First, Nevada’s property tax caps were enacted in 2005 specifically to prevent governments from ever realizing a revenue windfall as a result of unusually rapid appreciation in land, home and building values.

Second, tax collections are subject to the fluctuations of the economy. Tax revenues eventually fall during times of recession and periods of high joblessness, and increase during times of economic growth and low unemployment. Yes, some tax revenue streams are more volatile than others. But the cries from all corners of this state for a “stable” tax structure that’s immune to the “boom and bust” cycles of the economy amount to wasted breath. There is no system of taxation — none that is remotely fair, anyway — that can guarantee governments ever-rising revenues without the risk of declining collections.

But these realities won’t stop Southern Nevada’s local governments from demanding changes to the property tax caps, which limit annual bill increases to 3 percent for owner-occupied homes and 8 percent for rental homes and commercial properties. The valley’s real estate boom of a decade ago did not result in accompanying growth in property tax collections, but the subsequent housing collapse sent those revenues tumbling. Now that property values are again rising, governments are complaining that property tax collections aren’t growing fast enough to make up for the revenue declines of the Great Recession.
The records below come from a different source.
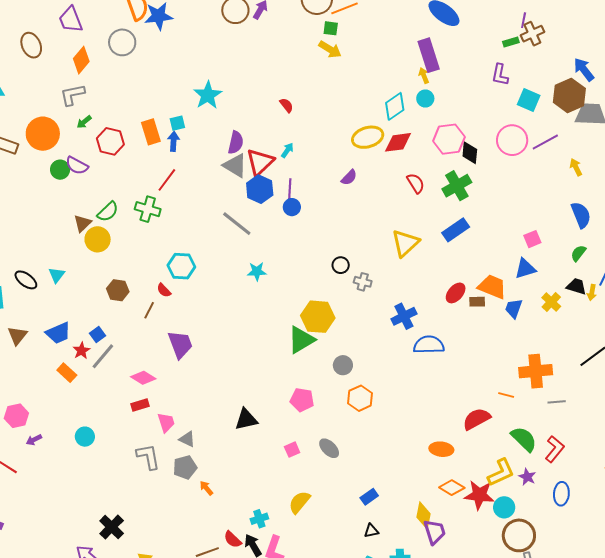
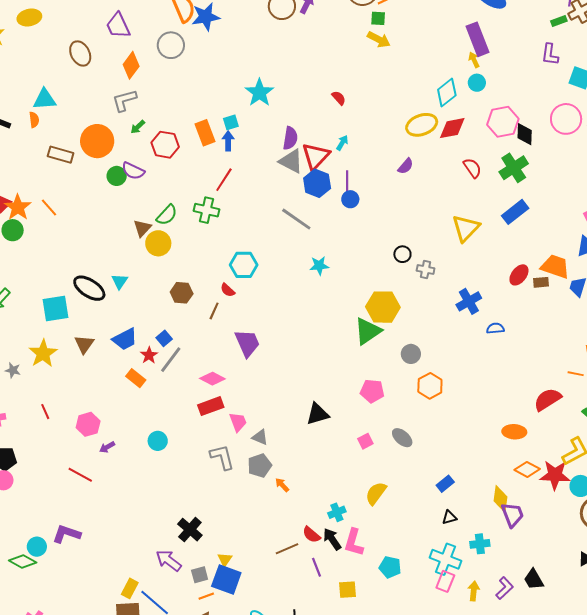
black ellipse: (26, 280) -> (89, 288), size x1.4
blue semicircle: (429, 345) -> (495, 328), size x0.6
red rectangle: (140, 405) -> (211, 406), size x1.4

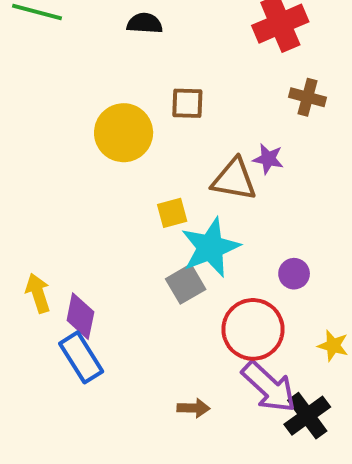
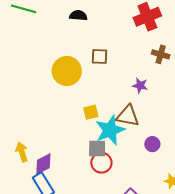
brown triangle: (234, 179) -> (128, 116), moved
gray square: (186, 284) -> (97, 149), turned 30
purple diamond: (80, 316) -> (43, 164), turned 50
red circle: (253, 329) -> (101, 163), moved, size x0.7

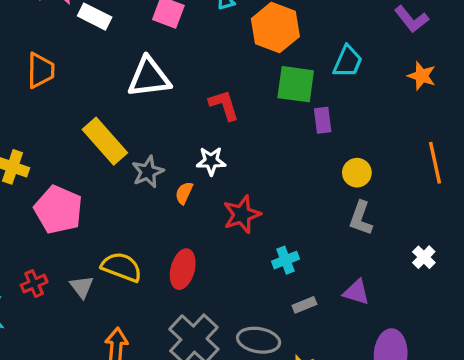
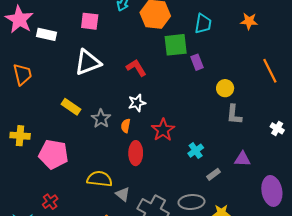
yellow rectangle: (105, 141) -> (71, 107), size x0.7
red ellipse: (183, 269) -> (136, 153), moved
gray triangle: (82, 287) -> (123, 194), moved

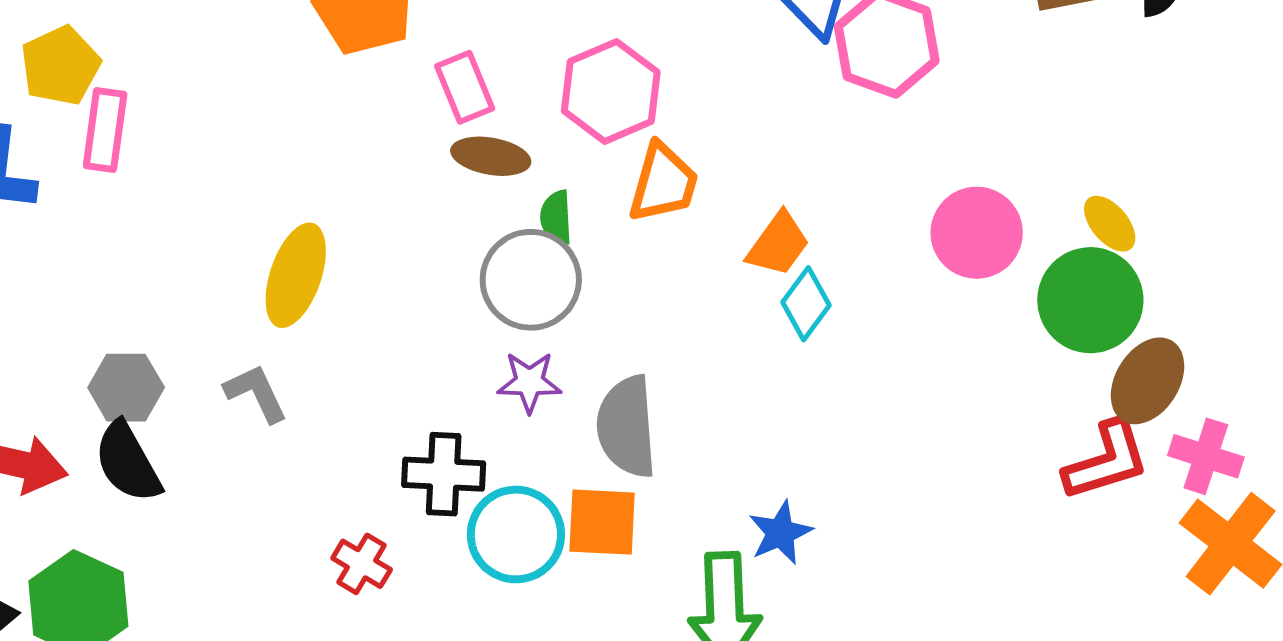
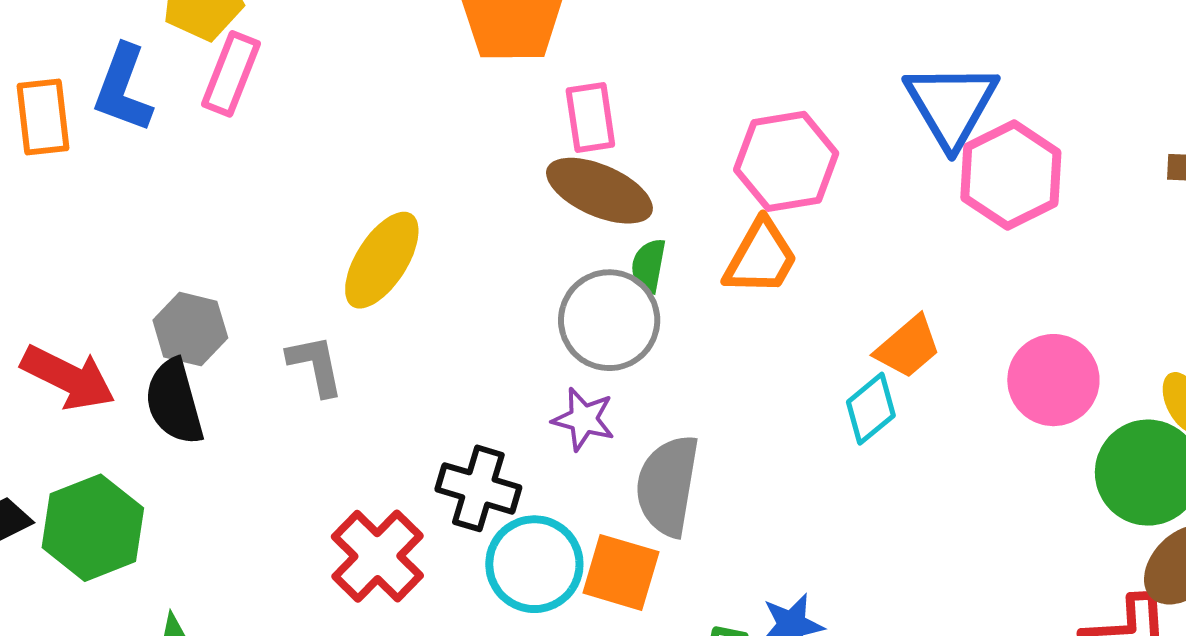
pink hexagon: (611, 91) -> (786, 161), moved
brown ellipse: (491, 156) -> (599, 191), size x1.4
orange trapezoid: (778, 244) -> (908, 347), moved
red cross: (362, 564) -> (377, 556), size x1.6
These are not unintended consequences. The caps are working exactly as they should. The private sector was forced to reset to new economic conditions, but governments have been slow to reform their practices and largely unable to control the growth of personnel costs because of the bargaining power of public employee unions.

Calls to change the caps are not “reforms.” They are calls for massive tax increases that, if enacted, will lead to massive government spending increases. And those spending increases will have to be dialed back when the next recession hits, starting the cycle of agitation for tax increases anew.

Assembly Speaker Marilyn Kirkpatrick, D-North Las Vegas, has some ideas to boost property tax collections from commercial properties. As reported this month by the Review-Journal’s Sean Whaley, Ms. Kirkpatrick next year will propose changes to the way the Board of Equalization reduces parcel values based on declining business income, with the goal of resetting commercial property values to higher levels.

It’s worth reminding our elected leaders that more than one-third of Nevada mortgages are still underwater, and that although Nevada’s unemployment rate has fallen below 9 percent and the economy is picking up, far too many people are out of work. Nevada should encourage job creation, not discourage it by hitting businesses with higher property tax bills. Leave the caps alone.

Instead of collecting more tax money from Nevadans, governments should focus on spending less.